Éstas son las coordenadas reales del problema. Pero las propuestas para resolverlo distan mucho de ser la panacea para sanear los sistemas públicos de pensiones. En España, el fuerte crecimiento de la ocupación a lo largo de los últimos cuatro años ha retrasado el problema. Más cotizantes a la Seguridad Social significa más ingresos, con lo que la quiebra del sistema, prevista para 2010, se ha retrasado, como mínimo, en un decenio. Esto ha abierto un margen de maniobra muy importante para resolver los problemas. Pero las propuestas que están encima de la mesa hablan de reducir la pensión a la que una persona tendrá derecho cuando se jubile --el aumento del periodo de cómputo de la pensión-- o de incrementar las cotizaciones para pagarse una pensión --el salario diferido o sustitución de subidas salariales por aportaciones de la empresa a planes de pensiones colectivos--.

Sin embargo, nadie habla de un verdadero cambio de modelo, en el que se reconozcan los derechos adquiridos y se permita a los más jóvenes salir del sistema público de reparto, en el que las cotizaciones presentes pagan las pensiones actuales, para pasar a otro de capitalización, en el que las aportaciones presentes de un individuo financiarán su pensión futura.
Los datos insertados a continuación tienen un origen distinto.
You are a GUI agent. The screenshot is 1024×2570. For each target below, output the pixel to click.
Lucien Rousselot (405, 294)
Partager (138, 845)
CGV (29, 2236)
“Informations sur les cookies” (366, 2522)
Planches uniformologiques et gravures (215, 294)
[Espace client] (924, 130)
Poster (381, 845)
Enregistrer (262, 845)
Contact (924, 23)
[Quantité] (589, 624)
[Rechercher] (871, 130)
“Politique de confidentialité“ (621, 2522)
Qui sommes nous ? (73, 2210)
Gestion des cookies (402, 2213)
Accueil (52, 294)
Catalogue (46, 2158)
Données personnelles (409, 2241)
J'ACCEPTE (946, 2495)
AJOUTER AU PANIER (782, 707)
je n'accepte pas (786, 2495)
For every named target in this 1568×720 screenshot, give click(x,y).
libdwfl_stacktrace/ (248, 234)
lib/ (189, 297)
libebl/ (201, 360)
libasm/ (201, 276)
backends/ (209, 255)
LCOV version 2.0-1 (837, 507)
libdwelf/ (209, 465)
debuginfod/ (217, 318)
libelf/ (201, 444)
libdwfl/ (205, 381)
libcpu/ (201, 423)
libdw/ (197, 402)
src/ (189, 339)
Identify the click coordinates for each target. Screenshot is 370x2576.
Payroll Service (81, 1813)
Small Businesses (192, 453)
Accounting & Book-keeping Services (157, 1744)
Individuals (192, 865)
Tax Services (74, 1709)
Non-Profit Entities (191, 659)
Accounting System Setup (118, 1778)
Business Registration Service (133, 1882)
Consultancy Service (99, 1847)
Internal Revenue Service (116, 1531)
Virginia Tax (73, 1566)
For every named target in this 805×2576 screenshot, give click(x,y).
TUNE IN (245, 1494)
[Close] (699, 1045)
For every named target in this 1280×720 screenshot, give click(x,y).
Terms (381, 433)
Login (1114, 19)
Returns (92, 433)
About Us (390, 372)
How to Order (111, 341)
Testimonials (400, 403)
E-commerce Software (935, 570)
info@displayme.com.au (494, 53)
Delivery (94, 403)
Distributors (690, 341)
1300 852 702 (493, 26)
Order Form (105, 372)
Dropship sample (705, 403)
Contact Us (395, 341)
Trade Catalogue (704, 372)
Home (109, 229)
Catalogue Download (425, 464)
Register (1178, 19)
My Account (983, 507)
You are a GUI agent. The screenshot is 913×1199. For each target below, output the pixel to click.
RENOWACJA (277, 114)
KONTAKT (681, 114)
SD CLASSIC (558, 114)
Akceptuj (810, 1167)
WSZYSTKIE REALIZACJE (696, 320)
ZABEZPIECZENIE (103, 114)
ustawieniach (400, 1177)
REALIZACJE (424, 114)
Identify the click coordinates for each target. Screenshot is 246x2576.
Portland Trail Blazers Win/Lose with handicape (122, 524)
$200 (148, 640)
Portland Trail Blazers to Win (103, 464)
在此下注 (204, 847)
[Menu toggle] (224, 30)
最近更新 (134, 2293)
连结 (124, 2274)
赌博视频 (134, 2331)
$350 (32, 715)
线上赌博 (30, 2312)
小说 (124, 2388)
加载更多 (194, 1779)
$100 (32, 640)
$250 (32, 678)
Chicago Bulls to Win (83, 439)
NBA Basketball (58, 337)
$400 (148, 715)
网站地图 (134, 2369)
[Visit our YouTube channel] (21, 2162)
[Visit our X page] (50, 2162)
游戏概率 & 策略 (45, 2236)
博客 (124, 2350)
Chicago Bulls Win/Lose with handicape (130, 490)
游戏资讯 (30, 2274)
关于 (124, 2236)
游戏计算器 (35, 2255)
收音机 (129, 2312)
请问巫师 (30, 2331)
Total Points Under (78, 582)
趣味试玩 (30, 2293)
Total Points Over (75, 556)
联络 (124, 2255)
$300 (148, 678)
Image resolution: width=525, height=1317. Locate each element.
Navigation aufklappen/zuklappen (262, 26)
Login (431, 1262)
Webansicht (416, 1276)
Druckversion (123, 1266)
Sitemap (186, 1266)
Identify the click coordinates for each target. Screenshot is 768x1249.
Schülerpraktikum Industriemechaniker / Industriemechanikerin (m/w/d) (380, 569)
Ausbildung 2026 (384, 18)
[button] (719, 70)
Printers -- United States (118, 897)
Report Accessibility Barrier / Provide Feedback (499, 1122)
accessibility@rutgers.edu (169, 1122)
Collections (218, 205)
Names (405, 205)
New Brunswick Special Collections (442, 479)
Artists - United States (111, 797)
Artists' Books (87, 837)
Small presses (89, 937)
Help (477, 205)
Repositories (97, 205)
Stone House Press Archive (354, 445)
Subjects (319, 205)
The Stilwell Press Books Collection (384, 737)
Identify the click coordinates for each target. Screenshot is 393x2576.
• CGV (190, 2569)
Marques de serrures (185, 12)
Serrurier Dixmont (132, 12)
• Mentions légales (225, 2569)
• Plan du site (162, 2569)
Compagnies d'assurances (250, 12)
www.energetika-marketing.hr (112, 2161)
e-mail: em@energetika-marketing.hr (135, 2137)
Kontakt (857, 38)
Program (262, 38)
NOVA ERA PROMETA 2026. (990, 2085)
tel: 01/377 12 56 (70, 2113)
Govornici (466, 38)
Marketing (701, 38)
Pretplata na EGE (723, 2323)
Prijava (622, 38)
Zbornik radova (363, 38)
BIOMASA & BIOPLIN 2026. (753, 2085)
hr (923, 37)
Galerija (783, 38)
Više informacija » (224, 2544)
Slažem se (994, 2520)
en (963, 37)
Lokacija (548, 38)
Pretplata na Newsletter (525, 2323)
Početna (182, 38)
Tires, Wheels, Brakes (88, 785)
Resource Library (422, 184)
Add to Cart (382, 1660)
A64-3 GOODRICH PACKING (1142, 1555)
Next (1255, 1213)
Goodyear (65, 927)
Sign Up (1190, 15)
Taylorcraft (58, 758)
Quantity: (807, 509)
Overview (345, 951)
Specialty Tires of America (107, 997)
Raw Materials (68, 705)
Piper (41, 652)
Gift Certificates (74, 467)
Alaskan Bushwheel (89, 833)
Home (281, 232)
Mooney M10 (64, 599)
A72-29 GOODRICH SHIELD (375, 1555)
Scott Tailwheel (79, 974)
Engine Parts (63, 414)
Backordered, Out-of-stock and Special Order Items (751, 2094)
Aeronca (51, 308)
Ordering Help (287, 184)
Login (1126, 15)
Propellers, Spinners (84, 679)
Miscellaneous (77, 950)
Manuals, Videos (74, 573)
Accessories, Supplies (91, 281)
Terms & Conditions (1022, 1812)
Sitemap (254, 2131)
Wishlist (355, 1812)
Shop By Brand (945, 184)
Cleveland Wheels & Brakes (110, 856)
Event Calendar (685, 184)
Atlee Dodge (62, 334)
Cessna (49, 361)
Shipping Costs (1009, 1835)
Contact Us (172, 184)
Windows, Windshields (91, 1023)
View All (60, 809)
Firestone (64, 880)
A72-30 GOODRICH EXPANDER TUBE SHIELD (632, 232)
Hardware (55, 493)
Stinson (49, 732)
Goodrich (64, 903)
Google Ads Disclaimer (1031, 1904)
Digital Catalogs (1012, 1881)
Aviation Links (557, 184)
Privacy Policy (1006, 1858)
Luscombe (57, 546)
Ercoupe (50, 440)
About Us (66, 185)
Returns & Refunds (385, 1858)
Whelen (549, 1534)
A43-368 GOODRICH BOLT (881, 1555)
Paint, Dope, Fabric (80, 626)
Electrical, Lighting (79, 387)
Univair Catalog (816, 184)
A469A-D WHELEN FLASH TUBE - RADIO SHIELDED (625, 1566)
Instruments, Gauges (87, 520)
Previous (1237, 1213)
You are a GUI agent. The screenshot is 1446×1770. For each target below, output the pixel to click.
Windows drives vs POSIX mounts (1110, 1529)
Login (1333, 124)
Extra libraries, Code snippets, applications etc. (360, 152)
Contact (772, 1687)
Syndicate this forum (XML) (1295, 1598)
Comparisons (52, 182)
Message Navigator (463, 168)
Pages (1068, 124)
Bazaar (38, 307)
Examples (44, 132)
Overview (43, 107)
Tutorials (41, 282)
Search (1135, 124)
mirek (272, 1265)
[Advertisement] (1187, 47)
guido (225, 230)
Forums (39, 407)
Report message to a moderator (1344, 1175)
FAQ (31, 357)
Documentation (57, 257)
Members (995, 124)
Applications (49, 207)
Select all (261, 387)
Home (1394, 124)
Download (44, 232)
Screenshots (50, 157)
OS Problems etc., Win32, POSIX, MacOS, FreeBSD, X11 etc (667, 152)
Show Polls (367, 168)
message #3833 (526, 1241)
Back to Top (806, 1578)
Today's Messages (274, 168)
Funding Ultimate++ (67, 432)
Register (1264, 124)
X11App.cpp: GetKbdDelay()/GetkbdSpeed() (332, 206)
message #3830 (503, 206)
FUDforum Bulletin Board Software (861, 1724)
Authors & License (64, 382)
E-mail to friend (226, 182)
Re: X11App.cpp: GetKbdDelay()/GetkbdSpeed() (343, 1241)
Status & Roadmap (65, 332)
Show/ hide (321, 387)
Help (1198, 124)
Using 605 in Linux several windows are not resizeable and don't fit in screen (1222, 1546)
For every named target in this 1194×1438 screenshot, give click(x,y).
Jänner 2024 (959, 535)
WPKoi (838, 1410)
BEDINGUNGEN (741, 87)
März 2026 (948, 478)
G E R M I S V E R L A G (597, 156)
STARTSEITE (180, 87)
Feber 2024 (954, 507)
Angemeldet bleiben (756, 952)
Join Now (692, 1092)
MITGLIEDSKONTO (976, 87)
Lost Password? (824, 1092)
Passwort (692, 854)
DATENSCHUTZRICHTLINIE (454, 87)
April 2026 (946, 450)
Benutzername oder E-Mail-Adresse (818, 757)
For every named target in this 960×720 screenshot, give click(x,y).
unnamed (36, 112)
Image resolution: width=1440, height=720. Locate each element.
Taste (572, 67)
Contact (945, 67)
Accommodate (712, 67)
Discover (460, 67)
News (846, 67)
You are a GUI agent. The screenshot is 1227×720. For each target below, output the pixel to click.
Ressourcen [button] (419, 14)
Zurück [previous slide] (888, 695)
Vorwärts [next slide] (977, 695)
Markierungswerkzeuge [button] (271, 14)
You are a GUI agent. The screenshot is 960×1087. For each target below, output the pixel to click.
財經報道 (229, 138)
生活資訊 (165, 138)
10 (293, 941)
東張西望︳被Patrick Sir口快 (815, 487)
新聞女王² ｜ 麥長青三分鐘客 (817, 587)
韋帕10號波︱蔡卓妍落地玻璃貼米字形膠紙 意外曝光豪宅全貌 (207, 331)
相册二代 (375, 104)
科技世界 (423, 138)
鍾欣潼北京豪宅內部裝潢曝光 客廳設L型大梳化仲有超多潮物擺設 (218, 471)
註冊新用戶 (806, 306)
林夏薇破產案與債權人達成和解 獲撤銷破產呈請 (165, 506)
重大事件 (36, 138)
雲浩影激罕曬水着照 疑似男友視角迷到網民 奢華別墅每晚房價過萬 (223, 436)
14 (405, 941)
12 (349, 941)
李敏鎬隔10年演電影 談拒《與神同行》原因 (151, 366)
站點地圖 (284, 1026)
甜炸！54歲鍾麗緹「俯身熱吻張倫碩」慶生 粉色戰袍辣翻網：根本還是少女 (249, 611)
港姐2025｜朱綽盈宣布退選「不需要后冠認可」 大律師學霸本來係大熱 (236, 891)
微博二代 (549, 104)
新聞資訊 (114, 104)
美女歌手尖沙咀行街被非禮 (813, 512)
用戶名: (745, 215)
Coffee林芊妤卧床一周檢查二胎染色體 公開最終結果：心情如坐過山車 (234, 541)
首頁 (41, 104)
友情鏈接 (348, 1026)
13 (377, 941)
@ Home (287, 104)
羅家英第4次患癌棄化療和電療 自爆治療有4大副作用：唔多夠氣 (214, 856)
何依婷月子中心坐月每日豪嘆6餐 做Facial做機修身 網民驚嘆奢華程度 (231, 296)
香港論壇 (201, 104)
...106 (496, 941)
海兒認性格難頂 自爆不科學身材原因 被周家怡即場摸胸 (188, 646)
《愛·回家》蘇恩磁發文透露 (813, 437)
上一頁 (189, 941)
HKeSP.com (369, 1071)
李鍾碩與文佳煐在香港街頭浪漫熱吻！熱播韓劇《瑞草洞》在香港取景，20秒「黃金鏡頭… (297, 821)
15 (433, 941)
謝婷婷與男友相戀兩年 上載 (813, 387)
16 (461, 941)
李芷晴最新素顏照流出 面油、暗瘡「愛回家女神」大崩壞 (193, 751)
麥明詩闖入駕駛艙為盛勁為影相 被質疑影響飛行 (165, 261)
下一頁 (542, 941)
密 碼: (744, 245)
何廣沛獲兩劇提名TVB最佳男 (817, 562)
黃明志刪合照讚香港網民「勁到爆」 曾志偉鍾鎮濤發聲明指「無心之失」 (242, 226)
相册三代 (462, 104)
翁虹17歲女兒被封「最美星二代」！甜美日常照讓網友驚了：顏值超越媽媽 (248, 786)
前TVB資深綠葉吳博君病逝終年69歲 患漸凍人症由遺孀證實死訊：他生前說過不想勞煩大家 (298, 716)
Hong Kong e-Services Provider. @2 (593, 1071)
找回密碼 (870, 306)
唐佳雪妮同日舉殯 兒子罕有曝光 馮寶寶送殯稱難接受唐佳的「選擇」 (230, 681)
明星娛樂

En las reuniones que mantienen actualmente el Gobierno, los sindicatos y los empresarios, éste asunto ni se plantea. En la UE ocurre tres cuartos de lo mismo.

El presidente del Gobierno, José María Aznar, quiere que el asunto de la reforma de las pensiones se trate este jueves y el viernes en la Cumbre de Estocolmo. La Comisión Europea y el Banco Central Europeo también lo piden. De hecho, ambas instituciones llevan dos años presionando para que los Gobiernos europeos hagan algo. Pero nadie propone soluciones concretas; en el mejor de los casos, todo son parches y fórmulas para racionalizar los sistemas de reparto actuales. Pero cuando el número de pensionistas respecto al de cotizantes no para de crecer, estas soluciones, aunque necesarias, no son más que pan para hoy y hambre para mañana. El problema es de un calado mucho más profundo y, por tanto, requiere propuestas de calado, no meros retoques que alivian el impacto de la crisis pero la cierran en falso.